··· Data excerpts ···
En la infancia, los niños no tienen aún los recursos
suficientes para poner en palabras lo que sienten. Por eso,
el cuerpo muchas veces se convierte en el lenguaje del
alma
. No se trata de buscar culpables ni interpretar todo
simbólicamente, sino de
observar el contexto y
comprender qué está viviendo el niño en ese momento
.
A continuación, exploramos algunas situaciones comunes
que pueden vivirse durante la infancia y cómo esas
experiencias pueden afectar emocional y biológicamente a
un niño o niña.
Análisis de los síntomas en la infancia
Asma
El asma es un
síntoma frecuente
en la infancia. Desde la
···
··· Data excerpts ···
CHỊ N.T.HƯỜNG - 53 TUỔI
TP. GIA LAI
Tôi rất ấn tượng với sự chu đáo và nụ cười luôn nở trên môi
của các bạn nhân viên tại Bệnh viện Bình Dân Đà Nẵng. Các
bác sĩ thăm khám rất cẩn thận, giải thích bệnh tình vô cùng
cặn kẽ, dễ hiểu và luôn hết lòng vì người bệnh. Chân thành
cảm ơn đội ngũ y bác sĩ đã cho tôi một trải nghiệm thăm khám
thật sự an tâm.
···
··· Data excerpts ···
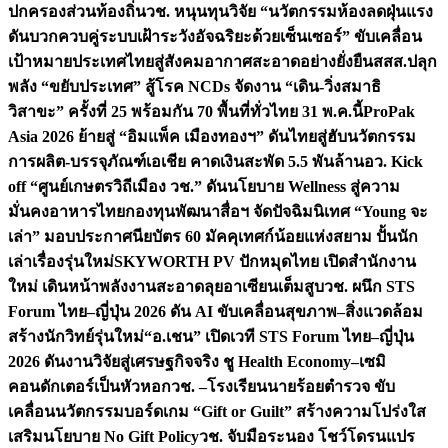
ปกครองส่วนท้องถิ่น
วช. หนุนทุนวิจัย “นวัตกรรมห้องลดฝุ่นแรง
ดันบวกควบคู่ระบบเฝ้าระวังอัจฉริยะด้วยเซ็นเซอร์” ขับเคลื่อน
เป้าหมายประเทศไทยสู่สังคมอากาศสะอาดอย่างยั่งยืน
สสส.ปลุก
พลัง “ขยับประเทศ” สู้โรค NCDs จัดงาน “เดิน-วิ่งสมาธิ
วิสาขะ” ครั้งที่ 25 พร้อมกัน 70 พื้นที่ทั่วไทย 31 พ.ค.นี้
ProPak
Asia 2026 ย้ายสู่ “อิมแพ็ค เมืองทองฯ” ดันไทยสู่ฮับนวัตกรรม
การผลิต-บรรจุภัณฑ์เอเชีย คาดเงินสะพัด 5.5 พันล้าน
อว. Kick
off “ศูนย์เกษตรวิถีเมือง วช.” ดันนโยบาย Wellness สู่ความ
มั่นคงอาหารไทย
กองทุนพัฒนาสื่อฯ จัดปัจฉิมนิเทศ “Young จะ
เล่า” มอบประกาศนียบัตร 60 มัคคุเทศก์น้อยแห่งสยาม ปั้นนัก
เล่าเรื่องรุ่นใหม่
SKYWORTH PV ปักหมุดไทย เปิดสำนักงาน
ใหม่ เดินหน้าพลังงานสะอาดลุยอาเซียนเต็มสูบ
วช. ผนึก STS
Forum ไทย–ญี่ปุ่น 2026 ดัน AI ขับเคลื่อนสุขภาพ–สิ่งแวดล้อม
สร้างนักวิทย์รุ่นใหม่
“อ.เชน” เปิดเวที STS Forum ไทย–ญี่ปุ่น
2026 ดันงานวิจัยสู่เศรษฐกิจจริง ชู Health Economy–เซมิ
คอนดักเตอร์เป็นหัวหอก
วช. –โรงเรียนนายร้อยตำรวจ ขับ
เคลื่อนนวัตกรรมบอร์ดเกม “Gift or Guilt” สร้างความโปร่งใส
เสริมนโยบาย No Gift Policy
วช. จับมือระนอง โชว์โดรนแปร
···
Print exactly the lines of the listing above starting at the line containing "สู้โรค NCDs จัดงาน" and ending at the line containing "STS Forum ไทย–ญี่ปุ่น", both included.

Result for this task:
พลัง “ขยับประเทศ” สู้โรค NCDs จัดงาน “เดิน-วิ่งสมาธิ
วิสาขะ” ครั้งที่ 25 พร้อมกัน 70 พื้นที่ทั่วไทย 31 พ.ค.นี้
ProPak
Asia 2026 ย้ายสู่ “อิมแพ็ค เมืองทองฯ” ดันไทยสู่ฮับนวัตกรรม
การผลิต-บรรจุภัณฑ์เอเชีย คาดเงินสะพัด 5.5 พันล้าน
อว. Kick
off “ศูนย์เกษตรวิถีเมือง วช.” ดันนโยบาย Wellness สู่ความ
มั่นคงอาหารไทย
กองทุนพัฒนาสื่อฯ จัดปัจฉิมนิเทศ “Young จะ
เล่า” มอบประกาศนียบัตร 60 มัคคุเทศก์น้อยแห่งสยาม ปั้นนัก
เล่าเรื่องรุ่นใหม่
SKYWORTH PV ปักหมุดไทย เปิดสำนักงาน
ใหม่ เดินหน้าพลังงานสะอาดลุยอาเซียนเต็มสูบ
วช. ผนึก STS
Forum ไทย–ญี่ปุ่น 2026 ดัน AI ขับเคลื่อนสุขภาพ–สิ่งแวดล้อม
สร้างนักวิทย์รุ่นใหม่
“อ.เชน” เปิดเวที STS Forum ไทย–ญี่ปุ่น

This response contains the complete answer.